За тучами - солнце!
Валерий МанинВ эти дни исполнилось сто лет со дня рождения писателя и журналиста Ильи Васильевича Чумакова (Ильи Чумака)
Окончание.
Начало в № 149.
Из записной книжки И. Чумакова: «Помню, поздней осенью на станции Гудермес мы с Ваней пытались заработать на пропитание и ночлег. Но работы не было. Я еще как-то боролся с голодом, а братишка совсем скис. А тут еще и дождик пошел холодный, временами даже снежок срывался. Мы, было, пристроились под навесом у бойлерной, но местная братва оттуда выгнала. И мы побрели по улице неизвестно куда. На одном из перекрестков нас обогнала арба, запряженная ишаком, рядом с которой шла закутанная черным платком женщина так, что видны были только глаза — такие же черные, как и одежда горянки. Кто она по национальности — не знаю, но женщина, что-то проговорив на незнакомом мне языке, пошарила рукой в багаже, лежавшем в арбе, и, вытащив оттуда солидный ломоть пышки (я не знал, что это горский хлеб, называемый лавашом) и бутылку, у которой горлышко было заткнуто освобожденным от зерен кукурузным початком, с молоком, протянула нам. Я попытался отказаться от продуктов, но Ваня почти выхватил подношение и кинулся в проулок. Спасибо тебе, добрая женщина…»

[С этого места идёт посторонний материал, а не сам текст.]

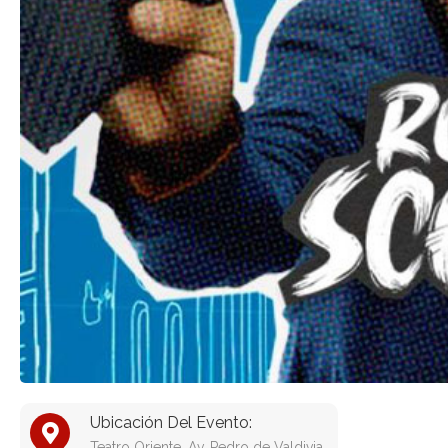
Ubicación Del Evento:
Teatro Oriente, Av. Pedro de Valdivia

В Грозном братья и остались работать на одном из нефтепромыслов: Иван — учеником токаря, а Илья — сначала художником-оформителем в промысловском клубе, а затем в редакции многотиражки «Голос вышки».
Илья так и прижился в столице Чечено-Ингушетии, а Иван, недовольный перспективой всю жизнь стоять у токарного станка, продолжил путешествия по стране.

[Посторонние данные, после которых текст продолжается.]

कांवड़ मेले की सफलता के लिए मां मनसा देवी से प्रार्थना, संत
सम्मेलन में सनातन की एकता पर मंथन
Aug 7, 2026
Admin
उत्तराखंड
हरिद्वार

Здесь же Илья познакомился с работницей газолинового завода Леной, которая вскоре стала его женой. В 1934 году у молодой четы родилась дочь, которую назвали Раечкой. Но климат города, задымленного нефтеперерабатывающими заводами, не подходил ребенку, и Чумаковы решили переехать на Кавказские Минеральные Воды. Благо, что публикации, представленные Ильей, понравились редактору местной газеты, который и взял его в штат. Через пару лет родился и второй ребенок – Володя, жить без своего угла стало трудно. А когда на одном из журналистских семинаров редактор «Петровских новостей» предложил Чумакову перебраться в село Петровское, где ему было обещано жилье, тот без раздумий сменил благодатные кавказские предгорья на прокаленное солнцем степное Ставрополье, так напоминающее родную Старую Полтавку. Впрочем, и там семья задержалась не надолго — вскоре талантливого журналиста заметили в краевом центре и пригласили в «Ставропольскую правду». В те времена от такого приглашения отказываться не было принято. Но поработал в главной краевой газете Илья Васильевич недолго — грянула Великая Отечественная, и уже через несколько дней молодой журналист сменил перо и бумагу на винтовку и гранату…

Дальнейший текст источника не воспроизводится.